Response 1: The p-value is the Welch analysis of variance statistic for a significant difference between the means of all groups. The Dunnet-Tukey-Kramer’s test for pairwise multiple comparisons of the means for each group indicated that Luminal-B > Luminal-A, Luminal-A > HER2-E, Normal-like, and Basal-like, and HER2-E and Normal-like > Basal-like with p < 0.0001. We have added this information to the Figure 6 legend.
Point 2: Fig. 7: why only showing 2 samples out of 58 + 18 samples?
Response 2: We showed 2 representative samples in Fig. 7 at high magnification to allow readers to judge the quality of the staining, and the quantification of the staining gave the statistical analysis for all samples. However, in response to this reviewer's comment, we have added a new Supplementary Figure 5 with an image representing the staining of the entire microarray containing all breast cancer core biopsies.
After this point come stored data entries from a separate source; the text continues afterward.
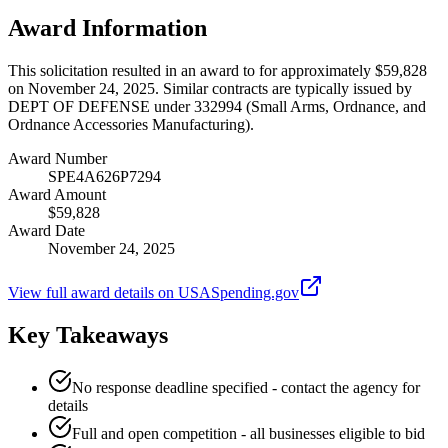
Award Information
This solicitation resulted in an award to for approximately $59,828
on November 24, 2025. Similar contracts are typically issued by
DEPT OF DEFENSE under 332994 (Small Arms, Ordnance, and
Ordnance Accessories Manufacturing).
Award Number
SPE4A626P7294
Award Amount
$59,828
Award Date
November 24, 2025
View full award details on USASpending.gov
Key Takeaways
No response deadline specified - contact the agency for
details
Full and open competition - all businesses eligible to bid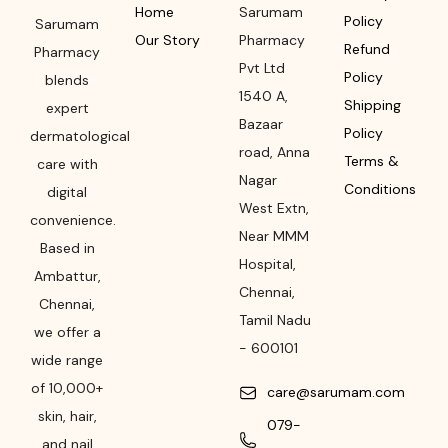
Home
Sarumam
Policy
Sarumam
Our Story
Pharmacy
Refund
Pharmacy
Pvt Ltd
Policy
blends
1540 A,
Shipping
expert
Bazaar
Policy
dermatological
road
,
Anna
Terms &
care with
Nagar
Conditions
digital
West Extn,
convenience.
Near MMM
Based in
Hospital
,
Ambattur,
Chennai
,
Chennai,
Tamil Nadu
we offer a
-
600101
wide range
of 10,000+
care@sarumam.com
skin, hair,
079-
and nail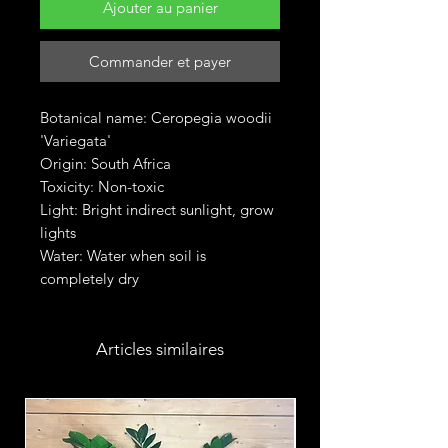
Ajouter au panier
Commander et payer
Botanical name: Ceropegia woodii
'Variegata'
Origin: South Africa
Toxicity: Non-toxic
Light: Bright indirect sunlight, grow
lights
Water: Water when soil is
completely dry
Articles similaires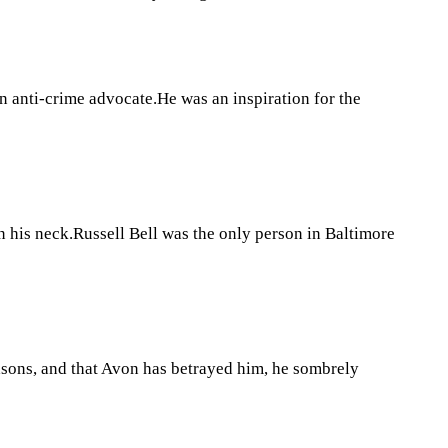
anti-crime advocate.He was an inspiration for the
his neck.Russell Bell was the only person in Baltimore
asons, and that Avon has betrayed him, he sombrely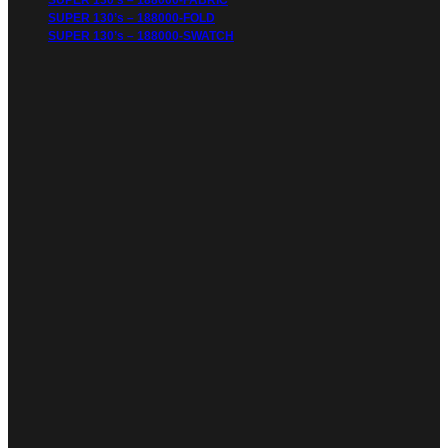
SUPER 130’s – 188000-FABRIC
SUPER 130’s – 188000-FOLD
SUPER 130’s – 188000-SWATCH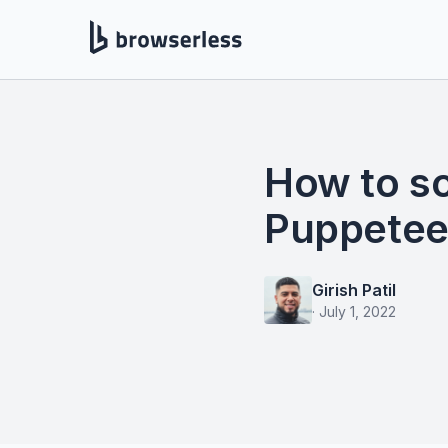
How to s
Puppeteer
Girish Patil
·
July 1, 2022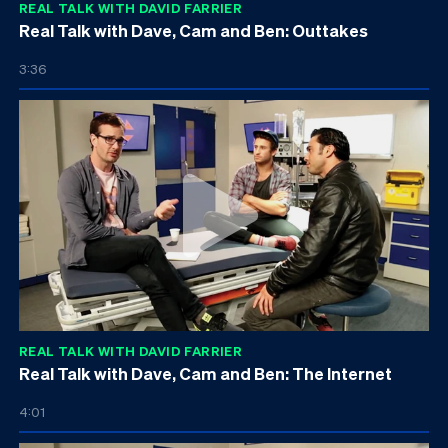
REAL TALK WITH DAVID FARRIER
Real Talk with Dave, Cam and Ben: Outtakes
3:36
REAL TALK WITH DAVID FARRIER
Real Talk with Dave, Cam and Ben: The Internet
4:01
Point 3: Fig. 1, 5, 7: how specific is the antibody? what are the positive and negative controls and could you show those ctrl images as well?
Response 3: For the mouse tissue immunohistochemistry, we showed positive (WT) and negative (congenic H2A.J-KO) controls in Supplementary Figure 1. We have also added to Supplementary Fig. 1 an example of competition of the H2A.J signal by an excess of the C-terminal H2A.J-specific peptide that was used as an immunogen to prepare the antibody. For the human cells, we show in Supplementary Fig. 9 the presence of H2A.J staining in T47D cells and its absence in 2 different H2A.J-KO derivatives. We have also previously published an example of peptide competition of H2A.J staining of human skin sections in Rübe et al. 2021 that we cite. As we note in the text, we have previously published extensive characterisation of the specificity of the this antibody in Contrepois et al. Nature Communications 2017 and in Rübe et al. 2021.
Point 4: Would you consider presenting a table including the patient clinical data (or citing it if already published) and performing statistical analysis between your IHC scoring and clinical data?
Response 4: We have added an additional Supplementary Fig. 5 where we show the H2A.J staining for the complete breast cancer microarray that we bought from US Biomax. In the supplementary figure legend, we have added the available clinical data for these samples that were provided with this tissue microarray by US Biomax. In Figure 7B, we provide the statistical analysis for IHC scoring relative to ER status. The remaining clinical classes were present in too small numbers to allow us to draw any conclusions.
Point 5: line 337 and 355: "Breast Cancer Survival" is not a function but improving it could be an effect/role ....
Response 5: We intended this to mean Breast cancer survival as a mathematical function of survival as calculated by Kaplan-Meier curves. However, to remove all ambiguity, we have changed the section subtitle to "H2AFJ Expression in Relation to Breast Cancer Survival".